0P3 P.Prox.Référés, 6 mars 2025 — 24/07441
Texte intégral
TRIBUNAL JUDICIAIRE DE MARSEILLE
Pôle de Proximité
ORDONNANCE DE RÉFÉRÉ
ORDONNANCE DU : 06 Mars 2025 Président : Monsieur Bernard GRISETI, MTT Greffier : Madame Anaïs ALI, Greffier Débats en audience publique le : 16 Janvier 2025
GROSSE : Le 06 Mars 2025 à Me Alice ARCHENOUL Le ................................................... à Me ............................................... Le ................................................... à Me ............................................... EXPEDITION : Le 06 Mars 2025 à Me Nathalie FENECH Le .......................................................... à Me ...................................................... Le ........................................................... à Me ......................................................
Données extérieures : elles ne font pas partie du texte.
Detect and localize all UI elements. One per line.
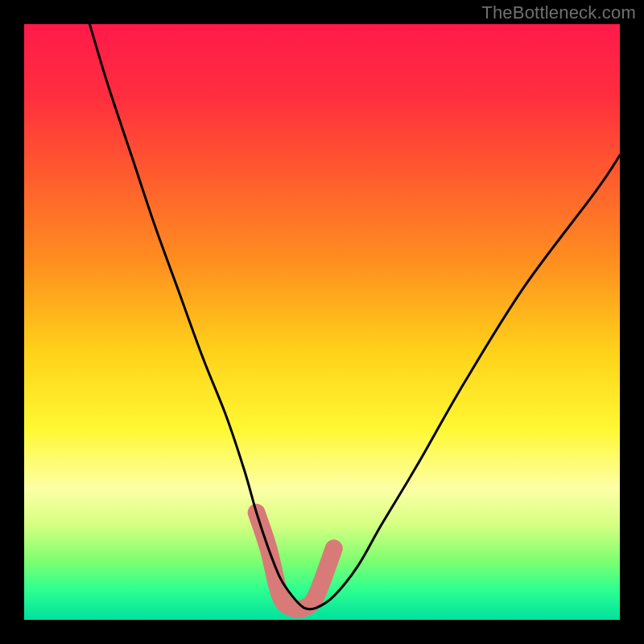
plot-background [24, 24, 620, 620]
bottleneck-chart [0, 0, 644, 644]
chart-frame: TheBottleneck.com [0, 0, 644, 644]
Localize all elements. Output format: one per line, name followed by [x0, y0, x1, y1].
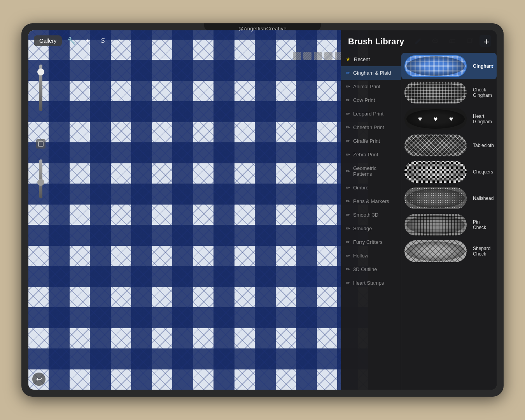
brush-library-panel: Brush Library + ★ Recent ✏ Gingham & Pla…	[341, 30, 497, 390]
category-geometric[interactable]: ✏ Geometric Patterns	[341, 161, 401, 181]
brush-pin-check-preview-container	[404, 213, 470, 236]
add-brush-button[interactable]: +	[484, 37, 490, 47]
brush-tablecloth-preview-container	[404, 134, 470, 157]
pen-icon-cheetah: ✏	[346, 124, 350, 130]
category-gingham-plaid[interactable]: ✏ Gingham & Plaid	[341, 66, 401, 80]
category-furry-critters[interactable]: ✏ Furry Critters	[341, 235, 401, 249]
brush-heart-gingham[interactable]: ♥ ♥ ♥ Heart Gingham	[401, 106, 497, 132]
category-smooth-3d[interactable]: ✏ Smooth 3D	[341, 208, 401, 222]
heart-symbol-2: ♥	[434, 115, 438, 123]
square-tool-btn[interactable]	[36, 139, 46, 149]
brush-check-gingham[interactable]: Check Gingham	[401, 79, 497, 106]
brush-gingham-preview	[404, 55, 467, 77]
category-giraffe-label: Giraffe Print	[353, 138, 380, 144]
brush-tablecloth-preview	[404, 135, 467, 156]
brush-shepard-oval	[406, 242, 465, 261]
brush-tablecloth-name: Tablecloth	[473, 143, 494, 148]
brush-gingham-preview-container	[404, 54, 470, 78]
brush-list: Gingham ✓ Check Gingham	[401, 51, 497, 390]
left-sliders	[32, 54, 49, 366]
category-leopard-print[interactable]: ✏ Leopard Print	[341, 107, 401, 121]
brush-shepard-preview	[404, 240, 467, 262]
category-zebra-print[interactable]: ✏ Zebra Print	[341, 148, 401, 161]
share-icon[interactable]: ↗	[112, 35, 124, 47]
pen-icon-zebra: ✏	[346, 152, 350, 158]
category-cheetah-print[interactable]: ✏ Cheetah Print	[341, 121, 401, 134]
category-smudge-label: Smudge	[353, 226, 372, 231]
brush-check-gingham-preview-container	[404, 81, 470, 104]
brush-shepard-preview-container	[404, 240, 470, 263]
brush-library-content: ★ Recent ✏ Gingham & Plaid ✏ Animal Prin…	[341, 51, 497, 390]
transform-icon[interactable]: ✦	[81, 35, 93, 47]
brush-heart-gingham-preview: ♥ ♥ ♥	[404, 108, 467, 130]
pen-icon-3dout: ✏	[346, 266, 350, 272]
brush-gingham-oval	[406, 56, 465, 76]
category-3d-label: Smooth 3D	[353, 212, 378, 218]
brush-chequers-preview-container	[404, 160, 470, 184]
brush-library-header: Brush Library +	[341, 30, 497, 51]
opacity-handle[interactable]	[37, 179, 44, 186]
hatch-swatch-1	[293, 52, 301, 60]
brush-chequers-name: Chequers	[473, 169, 493, 175]
brush-chequers-oval	[406, 162, 465, 182]
selected-checkmark: ✓	[490, 63, 495, 69]
brush-check-gingham-preview	[404, 82, 467, 103]
pen-icon-pens: ✏	[346, 198, 350, 204]
category-gingham-label: Gingham & Plaid	[353, 70, 391, 76]
category-ombre[interactable]: ✏ Ombré	[341, 181, 401, 194]
category-furry-label: Furry Critters	[353, 239, 383, 245]
category-animal-label: Animal Print	[353, 84, 380, 89]
category-cheetah-label: Cheetah Print	[353, 124, 384, 130]
brush-nailshead[interactable]: Nailshead	[401, 185, 497, 212]
brush-chequers[interactable]: Chequers	[401, 159, 497, 185]
adjust-icon[interactable]: S	[97, 35, 108, 47]
category-3dout-label: 3D Outline	[353, 266, 377, 272]
category-leopard-label: Leopard Print	[353, 111, 383, 117]
category-heart-stamps[interactable]: ✏ Heart Stamps	[341, 276, 401, 290]
category-cow-label: Cow Print	[353, 97, 375, 103]
category-recent[interactable]: ★ Recent	[341, 52, 401, 66]
category-geo-label: Geometric Patterns	[353, 165, 396, 177]
pen-icon-animal: ✏	[346, 84, 350, 89]
brush-size-slider[interactable]	[39, 65, 42, 111]
canvas-area[interactable]	[28, 30, 368, 390]
brush-heart-gingham-preview-container: ♥ ♥ ♥	[404, 107, 470, 131]
pen-icon-leopard: ✏	[346, 111, 350, 117]
brush-size-handle[interactable]	[37, 68, 44, 75]
opacity-slider[interactable]	[39, 159, 42, 198]
brush-heart-gingham-name: Heart Gingham	[473, 114, 493, 124]
category-zebra-label: Zebra Print	[353, 152, 378, 158]
category-3d-outline[interactable]: ✏ 3D Outline	[341, 262, 401, 276]
brush-nailshead-preview-container	[404, 187, 470, 210]
category-pens-markers[interactable]: ✏ Pens & Markers	[341, 194, 401, 208]
hatch-swatches-area	[293, 51, 343, 61]
undo-button[interactable]: ↩	[32, 373, 46, 386]
category-animal-print[interactable]: ✏ Animal Print	[341, 80, 401, 93]
category-hollow[interactable]: ✏ Hollow	[341, 249, 401, 262]
gallery-button[interactable]: Gallery	[34, 35, 62, 46]
brush-tablecloth[interactable]: Tablecloth	[401, 132, 497, 159]
brush-check-oval	[406, 83, 465, 102]
brush-check-gingham-name: Check Gingham	[473, 87, 493, 98]
brush-tablecloth-oval	[406, 136, 465, 155]
star-icon: ★	[346, 56, 351, 62]
category-cow-print[interactable]: ✏ Cow Print	[341, 93, 401, 107]
brush-gingham[interactable]: Gingham ✓	[401, 53, 497, 79]
pen-icon-hollow: ✏	[346, 253, 350, 259]
brush-pin-check[interactable]: Pin Check	[401, 212, 497, 238]
brush-nailshead-oval	[406, 189, 465, 208]
pen-icon-smudge: ✏	[346, 226, 350, 231]
category-giraffe-print[interactable]: ✏ Giraffe Print	[341, 134, 401, 148]
hatch-swatch-2	[303, 52, 312, 60]
brush-pin-check-preview	[404, 214, 467, 236]
brush-shepard[interactable]: Shepard Check	[401, 238, 497, 264]
pen-icon-ombre: ✏	[346, 185, 350, 191]
toolbar-left: Gallery 🔧 ✦ S ↗	[34, 35, 124, 47]
category-smudge[interactable]: ✏ Smudge	[341, 222, 401, 235]
brush-nailshead-preview	[404, 187, 467, 209]
device-frame: @AngelfishCreative Gallery 🔧 ✦ S ↗	[21, 23, 504, 397]
hatch-swatch-4	[324, 52, 332, 60]
heart-symbol-1: ♥	[418, 115, 422, 123]
pen-icon-heart: ✏	[346, 280, 350, 286]
wrench-icon[interactable]: 🔧	[66, 35, 77, 47]
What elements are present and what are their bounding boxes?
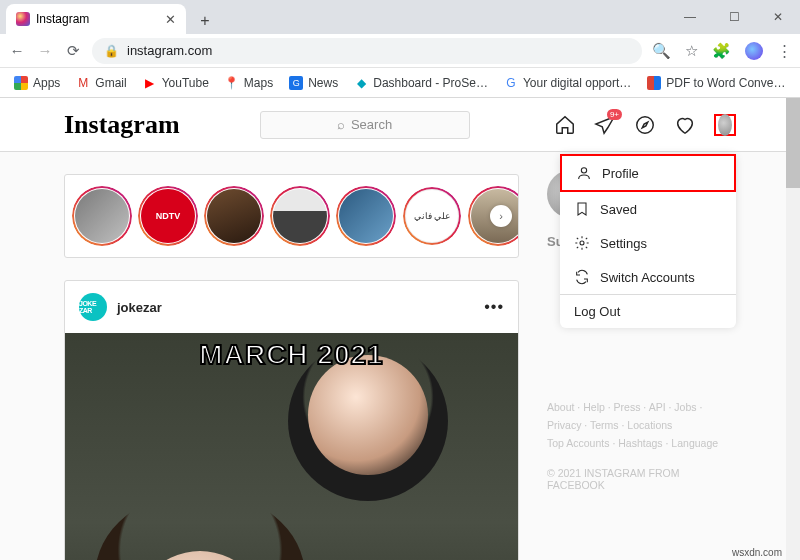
stories-tray: NDTV علي فاني › [64,174,519,258]
svg-point-1 [581,168,586,173]
window-close-button[interactable]: ✕ [756,0,800,34]
address-bar[interactable]: 🔒 instagram.com [92,38,642,64]
browser-toolbar: ← → ⟳ 🔒 instagram.com 🔍 ☆ 🧩 ⋮ [0,34,800,68]
explore-icon[interactable] [634,114,656,136]
post-more-icon[interactable]: ••• [484,298,504,316]
nav-reload-icon[interactable]: ⟳ [64,42,82,60]
footer-link[interactable]: Privacy [547,419,590,431]
search-placeholder: Search [351,117,392,132]
tab-close-icon[interactable]: ✕ [165,12,176,27]
home-icon[interactable] [554,114,576,136]
tab-favicon [16,12,30,26]
new-tab-button[interactable]: + [192,8,218,34]
browser-titlebar: Instagram ✕ + — ☐ ✕ [0,0,800,34]
story-item[interactable]: NDTV [141,189,195,243]
feed-post: JOKE ZAR jokezar ••• MARCH 2021 ME STILL… [64,280,519,560]
footer-link[interactable]: Hashtags [618,437,671,449]
story-item[interactable] [273,189,327,243]
search-icon: ⌕ [337,117,345,132]
avatar-icon [718,114,732,136]
svg-point-2 [580,241,584,245]
gear-icon [574,235,590,251]
bookmark-google[interactable]: GYour digital opport… [498,73,637,93]
bookmark-dashboard[interactable]: ◆Dashboard - ProSe… [348,73,494,93]
footer-link[interactable]: Press [614,401,649,413]
bookmark-youtube[interactable]: ▶YouTube [137,73,215,93]
meme-text-top: MARCH 2021 [65,339,518,371]
url-text: instagram.com [127,43,212,58]
browser-tab[interactable]: Instagram ✕ [6,4,186,34]
activity-icon[interactable] [674,114,696,136]
footer-link[interactable]: About [547,401,583,413]
menu-switch-accounts[interactable]: Switch Accounts [560,260,736,294]
nav-forward-icon[interactable]: → [36,42,54,59]
bookmark-icon [574,201,590,217]
google-icon: G [504,76,518,90]
page-viewport: Instagram ⌕ Search 9+ NDTV علي فاني › [0,98,800,560]
youtube-icon: ▶ [143,76,157,90]
maps-icon: 📍 [225,76,239,90]
footer-link[interactable]: Terms [590,419,627,431]
extension-area: 🔍 ☆ 🧩 ⋮ [652,42,792,60]
story-item[interactable]: علي فاني [405,189,459,243]
page-scrollbar[interactable] [786,98,800,560]
svg-point-0 [637,116,654,133]
news-icon: G [289,76,303,90]
bookmarks-bar: Apps MGmail ▶YouTube 📍Maps GNews ◆Dashbo… [0,68,800,98]
chrome-profile-avatar[interactable] [745,42,763,60]
nav-back-icon[interactable]: ← [8,42,26,59]
profile-avatar-button[interactable] [714,114,736,136]
footer-link[interactable]: Language [671,437,718,449]
footer-links: AboutHelpPressAPIJobsPrivacyTermsLocatio… [547,399,736,453]
ig-logo[interactable]: Instagram [64,110,180,140]
story-item[interactable] [207,189,261,243]
bookmark-maps[interactable]: 📍Maps [219,73,279,93]
apps-icon [14,76,28,90]
footer-link[interactable]: Help [583,401,613,413]
bookmark-pdf[interactable]: PDF to Word Conve… [641,73,791,93]
bookmark-star-icon[interactable]: ☆ [685,42,698,60]
feed-column: NDTV علي فاني › JOKE ZAR jokezar ••• [64,152,519,560]
scrollbar-thumb[interactable] [786,98,800,188]
chrome-menu-icon[interactable]: ⋮ [777,42,792,60]
footer-link[interactable]: Locations [627,419,672,431]
bookmark-news[interactable]: GNews [283,73,344,93]
gmail-icon: M [76,76,90,90]
ig-search-input[interactable]: ⌕ Search [260,111,470,139]
window-controls: — ☐ ✕ [668,0,800,34]
profile-icon [576,165,592,181]
post-avatar[interactable]: JOKE ZAR [79,293,107,321]
window-maximize-button[interactable]: ☐ [712,0,756,34]
ig-header: Instagram ⌕ Search 9+ [0,98,800,152]
messages-icon[interactable]: 9+ [594,114,616,136]
profile-dropdown: Profile Saved Settings Switch Accounts L… [560,154,736,328]
page-search-icon[interactable]: 🔍 [652,42,671,60]
switch-icon [574,269,590,285]
bookmark-apps[interactable]: Apps [8,73,66,93]
menu-logout[interactable]: Log Out [560,295,736,328]
footer-link[interactable]: Jobs [674,401,702,413]
pdf-icon [647,76,661,90]
footer-link[interactable]: Top Accounts [547,437,618,449]
menu-saved[interactable]: Saved [560,192,736,226]
story-item[interactable] [339,189,393,243]
post-username[interactable]: jokezar [117,300,162,315]
bookmark-gmail[interactable]: MGmail [70,73,132,93]
extensions-icon[interactable]: 🧩 [712,42,731,60]
copyright-text: © 2021 INSTAGRAM FROM FACEBOOK [547,467,736,491]
story-item[interactable] [75,189,129,243]
meme-figure [95,491,305,561]
dashboard-icon: ◆ [354,76,368,90]
watermark-text: wsxdn.com [732,547,782,558]
post-image[interactable]: MARCH 2021 ME STILL PROCESSING MARCH 202… [65,333,518,560]
tab-title: Instagram [36,12,159,26]
stories-next-icon[interactable]: › [490,205,512,227]
meme-figure [308,355,428,475]
window-minimize-button[interactable]: — [668,0,712,34]
messages-badge: 9+ [607,109,622,120]
menu-settings[interactable]: Settings [560,226,736,260]
footer-link[interactable]: API [649,401,675,413]
menu-profile[interactable]: Profile [560,154,736,192]
lock-icon: 🔒 [104,44,119,58]
ig-nav: 9+ [554,114,736,136]
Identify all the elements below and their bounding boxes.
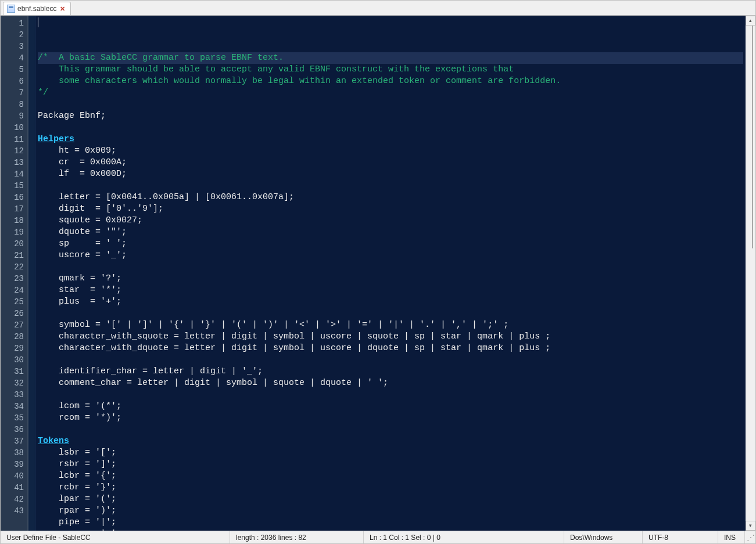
scroll-up-button[interactable]: ▴ xyxy=(746,16,755,26)
code-line[interactable]: lcom = '(*'; xyxy=(38,401,743,412)
tab-bar: ebnf.sablecc ✕ xyxy=(1,1,755,16)
tab-ebnf[interactable]: ebnf.sablecc ✕ xyxy=(3,2,71,15)
vertical-scrollbar[interactable]: ▴ ▾ xyxy=(746,16,755,531)
code-line[interactable]: rsbr = ']'; xyxy=(38,459,743,470)
code-line[interactable]: Helpers xyxy=(38,134,743,145)
line-number-gutter: 1234567891011121314151617181920212223242… xyxy=(1,16,28,531)
code-line[interactable]: qmark = '?'; xyxy=(38,273,743,284)
code-line[interactable]: identifier_char = letter | digit | '_'; xyxy=(38,366,743,377)
code-line[interactable]: lsbr = '['; xyxy=(38,447,743,459)
code-line[interactable] xyxy=(38,122,743,134)
code-line[interactable]: plus = '+'; xyxy=(38,296,743,308)
code-line[interactable] xyxy=(38,424,743,435)
code-line[interactable]: character_with_dquote = letter | digit |… xyxy=(38,343,743,354)
text-caret xyxy=(38,17,38,27)
status-insert-mode: INS xyxy=(718,531,745,543)
fold-column xyxy=(28,16,35,531)
scroll-down-button[interactable]: ▾ xyxy=(746,521,755,531)
editor-window: ebnf.sablecc ✕ 1234567891011121314151617… xyxy=(0,0,756,544)
code-line[interactable]: some characters which would normally be … xyxy=(38,75,743,87)
code-line[interactable]: rcbr = '}'; xyxy=(38,482,743,493)
code-line[interactable]: /* A basic SableCC grammar to parse EBNF… xyxy=(38,52,743,64)
code-line[interactable]: cr = 0x000A; xyxy=(38,157,743,168)
code-line[interactable]: sp = ' '; xyxy=(38,238,743,250)
status-length: length : 2036 lines : 82 xyxy=(230,531,364,543)
code-line[interactable] xyxy=(38,308,743,319)
code-line[interactable]: lpar = '('; xyxy=(38,493,743,505)
status-eol: Dos\Windows xyxy=(564,531,643,543)
status-position: Ln : 1 Col : 1 Sel : 0 | 0 xyxy=(364,531,564,543)
tab-title: ebnf.sablecc xyxy=(17,5,56,13)
code-view[interactable]: /* A basic SableCC grammar to parse EBNF… xyxy=(35,16,746,531)
code-line[interactable]: Tokens xyxy=(38,435,743,447)
code-line[interactable]: rpar = ')'; xyxy=(38,505,743,517)
code-line[interactable]: dquote = '"'; xyxy=(38,226,743,238)
status-encoding: UTF-8 xyxy=(643,531,718,543)
code-line[interactable]: pipe = '|'; xyxy=(38,517,743,528)
code-line[interactable]: squote = 0x0027; xyxy=(38,215,743,226)
code-line[interactable]: uscore = '_'; xyxy=(38,250,743,261)
code-line[interactable] xyxy=(38,354,743,366)
code-line[interactable]: ht = 0x009; xyxy=(38,145,743,157)
editor-area: 1234567891011121314151617181920212223242… xyxy=(1,16,755,531)
code-line[interactable]: star = '*'; xyxy=(38,284,743,296)
status-bar: User Define File - SableCC length : 2036… xyxy=(1,531,755,543)
code-line[interactable] xyxy=(38,261,743,273)
code-line[interactable]: lf = 0x000D; xyxy=(38,168,743,180)
close-icon[interactable]: ✕ xyxy=(59,5,66,12)
code-line[interactable]: rcom = '*)'; xyxy=(38,412,743,424)
code-line[interactable]: comma = ','; xyxy=(38,528,743,531)
code-line[interactable]: comment_char = letter | digit | symbol |… xyxy=(38,377,743,389)
code-line[interactable]: Package Ebnf; xyxy=(38,110,743,122)
code-line[interactable]: */ xyxy=(38,87,743,99)
code-line[interactable]: letter = [0x0041..0x005a] | [0x0061..0x0… xyxy=(38,192,743,203)
scroll-thumb[interactable] xyxy=(752,26,753,248)
code-line[interactable]: This grammar should be able to accept an… xyxy=(38,64,743,75)
code-line[interactable] xyxy=(38,180,743,192)
code-line[interactable] xyxy=(38,99,743,110)
code-line[interactable] xyxy=(38,389,743,401)
status-language: User Define File - SableCC xyxy=(1,531,230,543)
code-line[interactable]: symbol = '[' | ']' | '{' | '}' | '(' | '… xyxy=(38,319,743,331)
code-line[interactable]: lcbr = '{'; xyxy=(38,470,743,482)
code-line[interactable]: character_with_squote = letter | digit |… xyxy=(38,331,743,343)
code-line[interactable]: digit = ['0'..'9']; xyxy=(38,203,743,215)
file-icon xyxy=(7,5,15,13)
resize-grip-icon[interactable]: ⋰ xyxy=(745,533,755,542)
N° RG 24/07441 - N° Portalis DBW3-W-B7I-5YL5
PARTIES :
DEMANDERESSE
Madame [B] [C] née le 12 Octobre 1957 à [Localité 4] (ALGERIE), demeurant [Adresse 1]
représentée par Me Alice ARCHENOUL, avocat au barreau de MARSEILLE
DEFENDERESSE
Madame [O] [Z] née le 17 Juillet 1973 à [Localité 3] (TUNISIE), demeurant [Adresse 1]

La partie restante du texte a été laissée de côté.